# Install

In [None]:
!git clone https://github.com/kopyl/PixArt-alpha.git

In [None]:
%cd PixArt-alpha

In [None]:
!pip install torch==2.0.0+cu117 torchvision==0.15.1+cu117 torchaudio==2.0.1 --index-url https://download.pytorch.org/whl/cu117
!pip install -r requirements.txt

## Download model

In [None]:
!python tools/download.py --model_names "PixArt-XL-2-512x512.pth"

## Make dataset out of Hugginggface dataset

In [None]:
import os
from tqdm.notebook import tqdm
from datasets import load_dataset
import json

In [None]:
dataset = load_dataset("lambdalabs/pokemon-blip-captions")

In [None]:
root_dir = "/workspace/pixart-pokemon"
images_dir = "images"
captions_dir = "captions"

images_dir_absolute = os.path.join(root_dir, images_dir)
captions_dir_absolute = os.path.join(root_dir, captions_dir)

if not os.path.exists(root_dir):
    os.makedirs(os.path.join(root_dir, images_dir))

if not os.path.exists(os.path.join(root_dir, images_dir)):
    os.makedirs(os.path.join(root_dir, images_dir))
if not os.path.exists(os.path.join(root_dir, captions_dir)):
    os.makedirs(os.path.join(root_dir, captions_dir))

image_format = "png"
json_name = "partition/data_info.json"
if not os.path.exists(os.path.join(root_dir, "partition")):
    os.makedirs(os.path.join(root_dir, "partition"))

absolute_json_name = os.path.join(root_dir, json_name)
data_info = []

order = 0
for item in tqdm(dataset["train"]): 
    image = item["image"]
    image.save(f"{images_dir_absolute}/{order}.{image_format}")
    with open(f"{captions_dir_absolute}/{order}.txt", "w") as text_file:
        text_file.write(item["text"])
    
    width, height = 512, 512
    ratio = 1
    data_info.append({
        "height": height,
        "width": width,
        "ratio": ratio,
        "path": f"images/{order}.{image_format}",
        "prompt": item["text"],
    })
        
    order += 1

with open(absolute_json_name, "w") as json_file:
    json.dump(data_info, json_file)

## Extract features

In [6]:
!python /workspace/PixArt-alpha/tools/extract_features.py \
    --json_path "/workspace/pixart-pokemon/partition/data_info.json" \
    --t5_save_root "/workspace/pixart-pokemon/caption_feature_wmask" \
    --vae_save_root "/workspace/pixart-pokemon/img_vae_features" \
    --pretrained_models_dir "/workspace/PixArt-alpha/output/pretrained_models" \
    --dataset_root "/workspace/pixart-pokemon"
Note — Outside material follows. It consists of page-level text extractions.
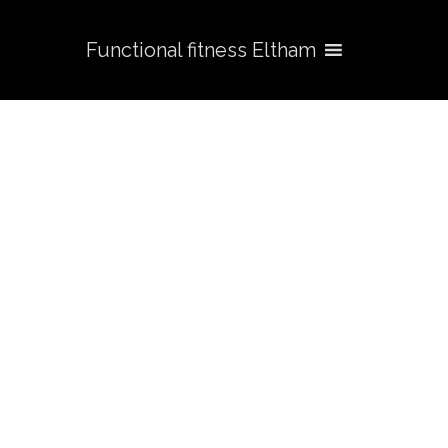
Functional fitness Eltham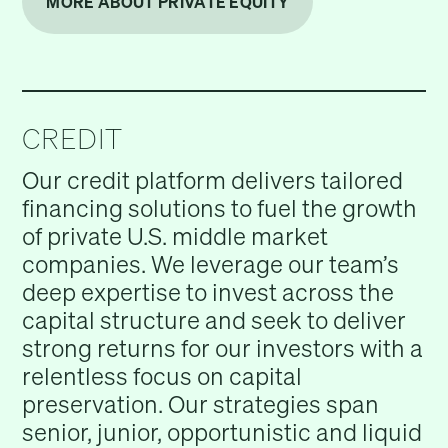
MORE ABOUT PRIVATE EQUITY
CREDIT
Our credit platform delivers tailored
financing solutions to fuel the growth
of private U.S. middle market
companies. We leverage our team’s
deep expertise to invest across the
capital structure and seek to deliver
strong returns for our investors with a
relentless focus on capital
preservation. Our strategies span
senior, junior, opportunistic and liquid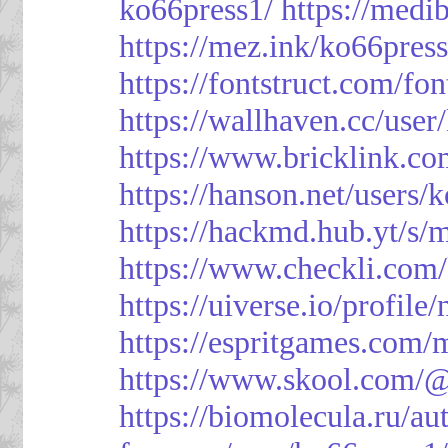
ko66press1/
https://med
https://mez.ink/ko66pres
https://fontstruct.com/f
https://wallhaven.cc/user
https://www.bricklink.c
https://hanson.net/users/
https://hackmd.hub.yt/
https://www.checkli.com/
https://uiverse.io/profil
https://espritgames.com
https://www.skool.com/
https://biomolecula.ru/a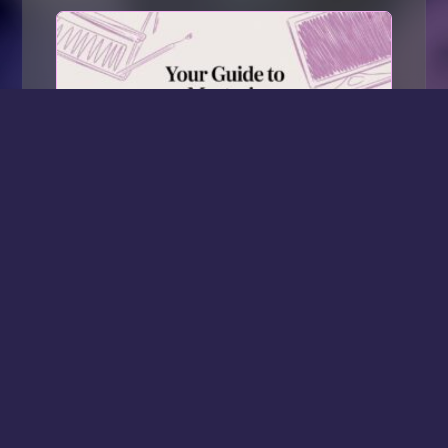
Your Guide to Mastering CapCut Pro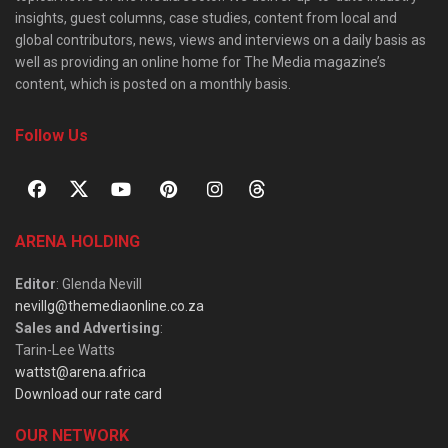
insights, guest columns, case studies, content from local and
global contributors, news, views and interviews on a daily basis as
well as providing an online home for The Media magazine’s
content, which is posted on a monthly basis.
Follow Us
ARENA HOLDING
Editor
: Glenda Nevill
nevillg@themediaonline.co.za
Sales and Advertising
:
Tarin-Lee Watts
wattst@arena.africa
Download our rate card
OUR NETWORK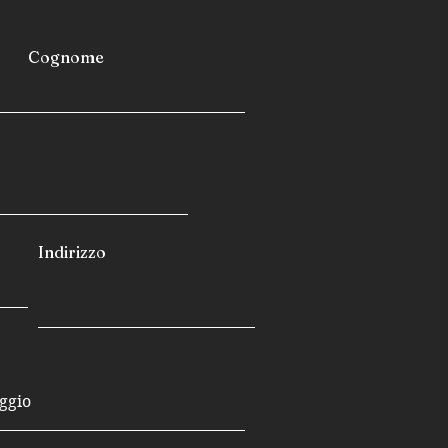
Cognome
Indirizzo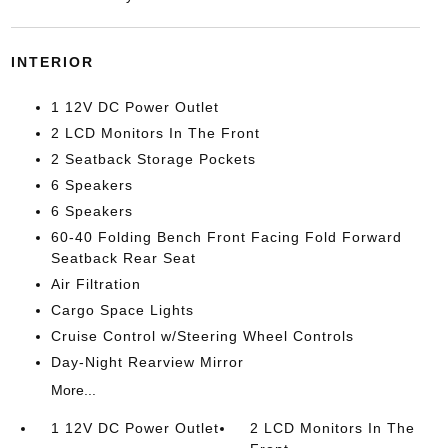
INTERIOR
1 12V DC Power Outlet
2 LCD Monitors In The Front
2 Seatback Storage Pockets
6 Speakers
6 Speakers
60-40 Folding Bench Front Facing Fold Forward
Seatback Rear Seat
Air Filtration
Cargo Space Lights
Cruise Control w/Steering Wheel Controls
Day-Night Rearview Mirror
More...
1 12V DC Power Outlet
2 LCD Monitors In The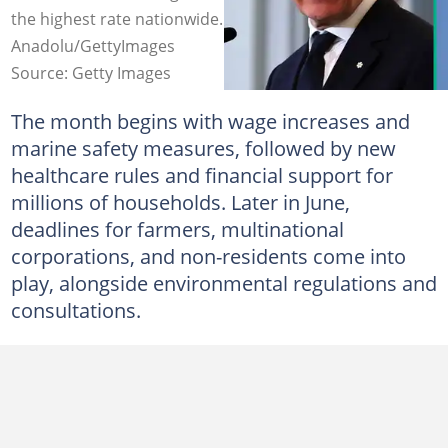
the highest rate nationwide. Photo credit:
Anadolu/GettyImages
Source: Getty Images
The month begins with wage increases and
marine safety measures, followed by new
healthcare rules and financial support for
millions of households. Later in June,
deadlines for farmers, multinational
corporations, and non-residents come into
play, alongside environmental regulations and
consultations.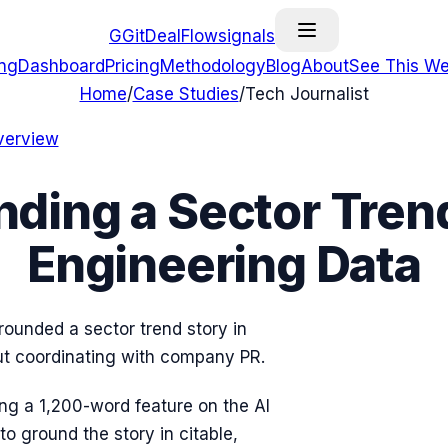
G
GitDealFlow
signals
ing
Dashboard
Pricing
Methodology
Blog
About
See This We
Home
/
Case Studies
/
Tech Journalist
verview
nding a Sector Trend
Engineering Data
rounded a sector trend story in
ut coordinating with company PR.
ing a 1,200-word feature on the AI
o ground the story in citable,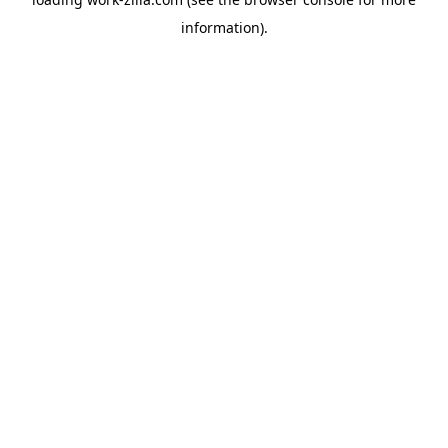
information).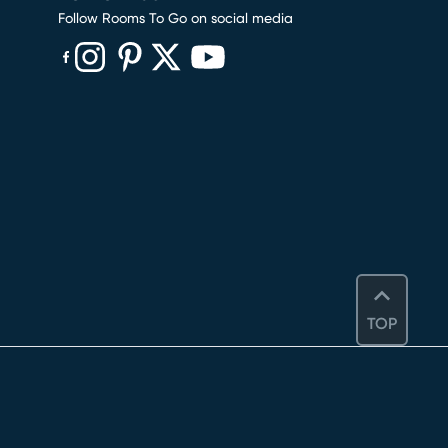
Follow Rooms To Go on social media
(opens in new window)
(opens in new window)
(opens in new window)
(opens in new window)
(opens in new window)
TOP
Extracting Image Resolution 512
/workspace/PixArt-alpha/output/pretrained_models/t5_ckpts/t5-v1_1-xxl
You are using the default legacy behaviour of the <class 'transformers.models.t5.tokenization_t5.T5Tokenizer'>. This is expected, and simply means that the `legacy` (previous) behavior will be used so nothing changes for you. If you want to use the new behaviour, set `legacy=False`. This should only be set if you understand what it means, and thouroughly read the reason why this was added as explained in https://github.com/huggingface/transformers/pull/24565
Loading checkpoint shards: 100%|██████████████████| 2/2 [01:08<00:00, 34.49s/it]
100%|█████████████████████████████████████████| 833/833 [03:37<00:00,  3.82it/s]
100%|█████████████████████████████████████████| 833/833 [19:33<00:00,  1.41s/it]


## Train model

In [None]:
!python -m torch.distributed.launch \
    train_scripts/train.py \
    /workspace/PixArt-alpha/notebooks/PixArt_xl2_img512_internal_for_pokemon_sample_training.py \
    --work-dir output/trained_model

Detected kernel version 5.4.0, which is below the recommended minimum of 5.5.0; this can cause the process to hang. It is recommended to upgrade the kernel to the minimum version or higher.
2023-11-30 13:36:11,697 - PixArt - INFO - Config: 
data_root = '/workspace'
data = dict(
    type='InternalData',
    root='/workspace/pixart-pokemon',
    image_list_json=['data_info.json'],
    transform='default_train',
    load_vae_feat=True)
image_size = 512
train_batch_size = 38
eval_batch_size = 16
use_fsdp = False
valid_num = 2000
model = 'PixArt_XL_2'
aspect_ratio_type = None
multi_scale = False
lewei_scale = 1.0
num_workers = 10
train_sampling_steps = 1000
eval_sampling_steps = 200
num_epochs = 200
gradient_accumulation_steps = 1
grad_checkpointing = True
gradient_clip = 0.01
gc_step = 1
auto_lr = dict(rule='sqrt')
optimizer = dict(type='AdamW', lr=2e-05, weight_decay=0.03, eps=1e-10)
lr_schedule = 'constant'
lr_schedule_args = dict(num_warmup_steps=1000)
save_image_epochs = 1
save_model_e